Created on Mon Sep  7 16:26:22 2020 

@Author: Yineng Rong @ yinengrong@foxmail.com

 (based on the original MATLAB codes by X. San Liang, which are available at www.ncoads.org)
        
@Maintainer: Yineng Rong @ yinengrong@foxmail.com

## About the module
Causal analysis, a fundamental problem in various disciplines, has recently been recognized as a promising approach to developing an explainable deep learning. However, incorporation of causality into artificial intelligence algorithms is faced with challenges such as ambiguity, non-quantifiability, and computational inefficiency in traditional formalisms. Over the past two decades, these challenges have been essentially fixed, with the development of a rigorous and **quantitative causality analysis - the Liang-Kleeman information flow theory** (Liang and Kleeman, 2005; Liang, 2008; 2014; 2016; 2021).
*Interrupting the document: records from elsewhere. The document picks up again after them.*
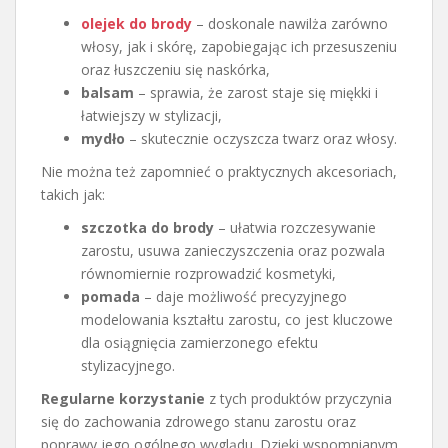
olejek do brody
– doskonale nawilża zarówno
włosy, jak i skórę, zapobiegając ich przesuszeniu
oraz łuszczeniu się naskórka,
balsam
– sprawia, że zarost staje się miękki i
łatwiejszy w stylizacji,
mydło
– skutecznie oczyszcza twarz oraz włosy.
Nie można też zapomnieć o praktycznych akcesoriach,
takich jak:
szczotka do brody
– ułatwia rozczesywanie
zarostu, usuwa zanieczyszczenia oraz pozwala
równomiernie rozprowadzić kosmetyki,
pomada
– daje możliwość precyzyjnego
modelowania kształtu zarostu, co jest kluczowe
dla osiągnięcia zamierzonego efektu
stylizacyjnego.
Regularne korzystanie
z tych produktów przyczynia
się do zachowania zdrowego stanu zarostu oraz
poprawy jego ogólnego wyglądu. Dzięki wspomnianym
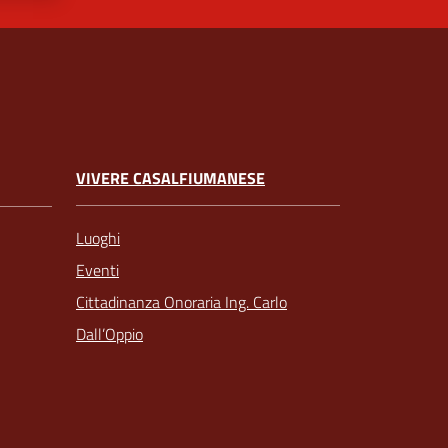
VIVERE CASALFIUMANESE
Luoghi
Eventi
Cittadinanza Onoraria Ing. Carlo
Dall’Oppio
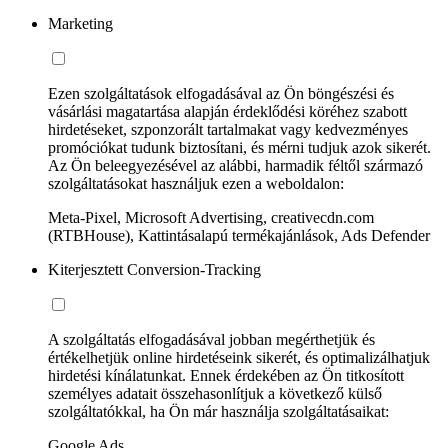
Marketing
Ezen szolgáltatások elfogadásával az Ön böngészési és
vásárlási magatartása alapján érdeklődési köréhez szabott
hirdetéseket, szponzorált tartalmakat vagy kedvezményes
promóciókat tudunk biztosítani, és mérni tudjuk azok sikerét.
Az Ön beleegyezésével az alábbi, harmadik féltől származó
szolgáltatásokat használjuk ezen a weboldalon:
Meta-Pixel, Microsoft Advertising, creativecdn.com
(RTBHouse), Kattintásalapú termékajánlások, Ads Defender
Kiterjesztett Conversion-Tracking
A szolgáltatás elfogadásával jobban megérthetjük és
értékelhetjük online hirdetéseink sikerét, és optimalizálhatjuk
hirdetési kínálatunkat. Ennek érdekében az Ön titkosított
személyes adatait összehasonlítjuk a következő külső
szolgáltatókkal, ha Ön már használja szolgáltatásaikat:
Google Ads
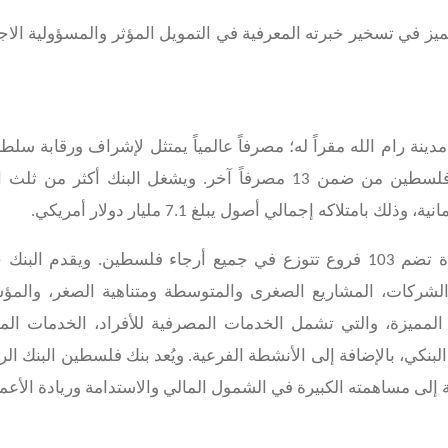
ميز في تسخير خبرته المعرفية في التمويل المؤثر والمسؤولية الاج
سطين الذي تأسس عام 1960، متخذاً مدينة رام الله مقراً له؛ مصرفاً عالمياً يمتثل لإشراف ورقابة س
الفلسطينية. وهو أول مؤسسة مالية تعمل في فلسطين من ضمن 13 مصرفاً آخر. ويشغل البنك أكثر 
انية، وذلك بامتلاكه إجمالي أصول يبلغ
7.1
مليار دولار أمريكي.
ويمتلك بنك فلسطين شبكة مصرفية محلية رائدة تضم 103 فروع تتوزع في جميع أرجاء فلسطين. ويقدم ا
عملاء (الأفراد، الشركات، المشاريع الصغرى والمتوسطة ومتناهية الصغر، وا
المميزة، والتي تشمل الخدمات المصرفية للأفراد، الخدمات الم
بنكي، بالإضافة إلى الأنشطة الفرعية. ويُعد بنك فلسطين البنك الر
لى مساهمته الكبيرة في الشمول المالي والاستدامة وريادة الأعما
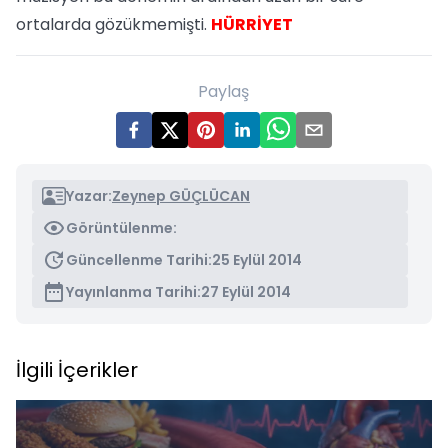
ortalarda gözükmemişti.
HÜRRİYET
Paylaş
Yazar:
Zeynep GÜÇLÜCAN
Görüntülenme:
Güncellenme Tarihi:
25 Eylül 2014
Yayınlanma Tarihi:
27 Eylül 2014
İlgili İçerikler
This theory, which is based on a rigorous footing and derived from first principles, has resulted in notable scientific discoveries in fields ranging from finance, neuroscience, quantum mechanics, artificial intelligence to oceanography, meteorology and climate science. This module provides a practical implementation of the theory, complete with core codes and selected examples. All the codes are translated from the MATLAB scripts orginally written by X.S. Liang and can be downloaded from http://www.ncoads.org/.


**Citations:**

[1] X.S. Liang, 2016: Information flow and causality as rigorous notions ab initio. Phys. Rev. E, 94, 052202.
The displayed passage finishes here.